John Manuel explained the ranking:
Familia toned down his delivery from his phrenetic motion he showed prior to 2011, and that allowed him to throw more quality strikes with one of the EL's most explosive fastballs. His loose, whippy arm helps him sit at 92-96 mph with hard life down in the zone.In his chat, he also explained why Matt Harvey did not make the Eastern League Top 20:
His curveball has improved, and while it has slurvy shape, it has late break at times and gives him another swing-and-miss pitch. His changeup is too firm but is a decent third pitch that plays up thanks to his premium fastball. His youth and inexperience show up most with his erratic defense and difficulties holding runners.

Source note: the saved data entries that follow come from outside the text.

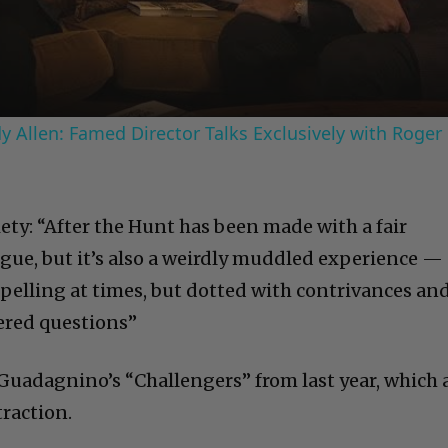
Video
 Allen: Famed Director Talks Exclusively with Roger
ty: “After the Hunt has been made with a fair
igue, but it’s also a weirdly muddled experience —
mpelling at times, but dotted with contrivances an
red questions”
 Guadagnino’s “Challengers” from last year, which 
traction.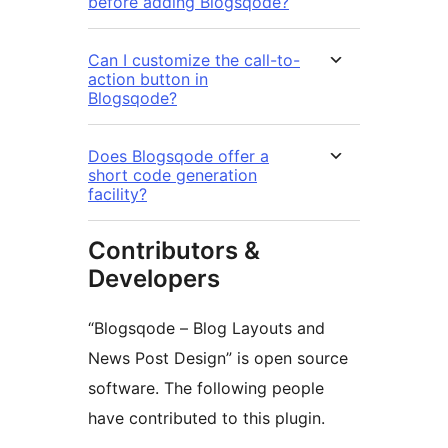
before adding Blogsqode?
Can I customize the call-to-
action button in
Blogsqode?
Does Blogsqode offer a
short code generation
facility?
Contributors &
Developers
“Blogsqode – Blog Layouts and
News Post Design” is open source
software. The following people
have contributed to this plugin.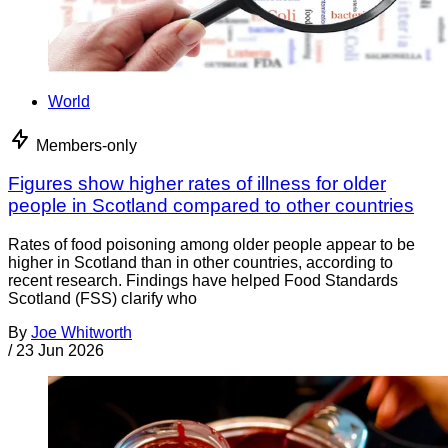
World
Members-only
Figures show higher rates of illness for older
people in Scotland compared to other countries
Rates of food poisoning among older people appear to be
higher in Scotland than in other countries, according to
recent research. Findings have helped Food Standards
Scotland (FSS) clarify who
By
Joe Whitworth
/
23 Jun 2026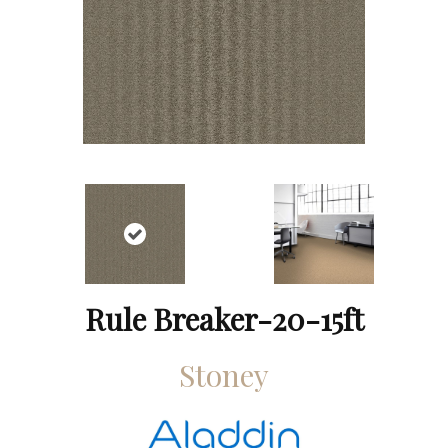
Rule Breaker-20-15ft
Stoney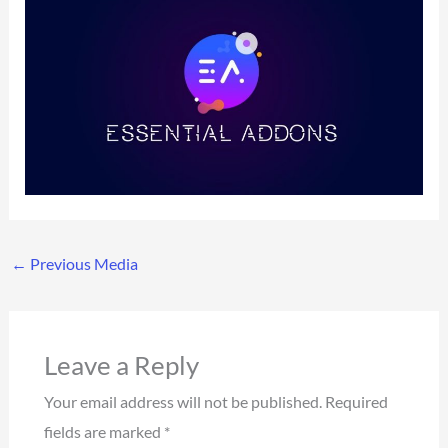
←
Previous Media
Leave a Reply
Your email address will not be published.
Required
fields are marked
*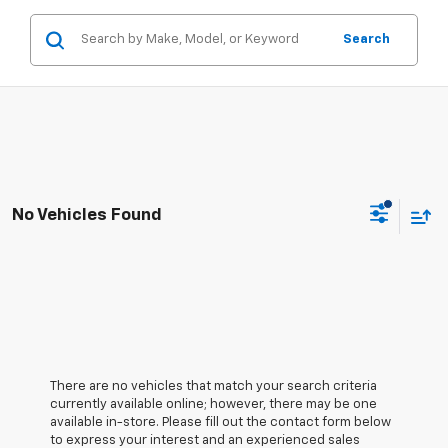
Search
No Vehicles Found
There are no vehicles that match your search criteria
currently available online; however, there may be one
available in-store. Please fill out the contact form below
to express your interest and an experienced sales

Harvey did pitch enough to qualify, and he's in that 21-25 group. The guys I talked to who saw him in the EL thought his stuff was inconsistent and his inexperience showed a bit in terms of setting up hitters and pitch sequence, but he didn't miss by much. On a top 100, I'd imagine he'd go ahead of Kyle McPherson, for example. In McPherson's favor, he has a better changeup and actually threw a bit harder than Harvey, but he's also older. McPherson was better in the league, that swayed me to give him the 20th spot. People in the league definitely liked Familia better because of his loose arm and better fastball. But Harvey's upside remains very high.
Kyle McPherson, a Pirates' RHP was the #20 prospect in the League. I'm confused again about what these League rankings mean if Harvey would outrank McPherson on a Top 100, but not in the Eastern League rankings. The League rankings mix overall prospect status with performance in the league in a way that seems to be applied differently by different writers.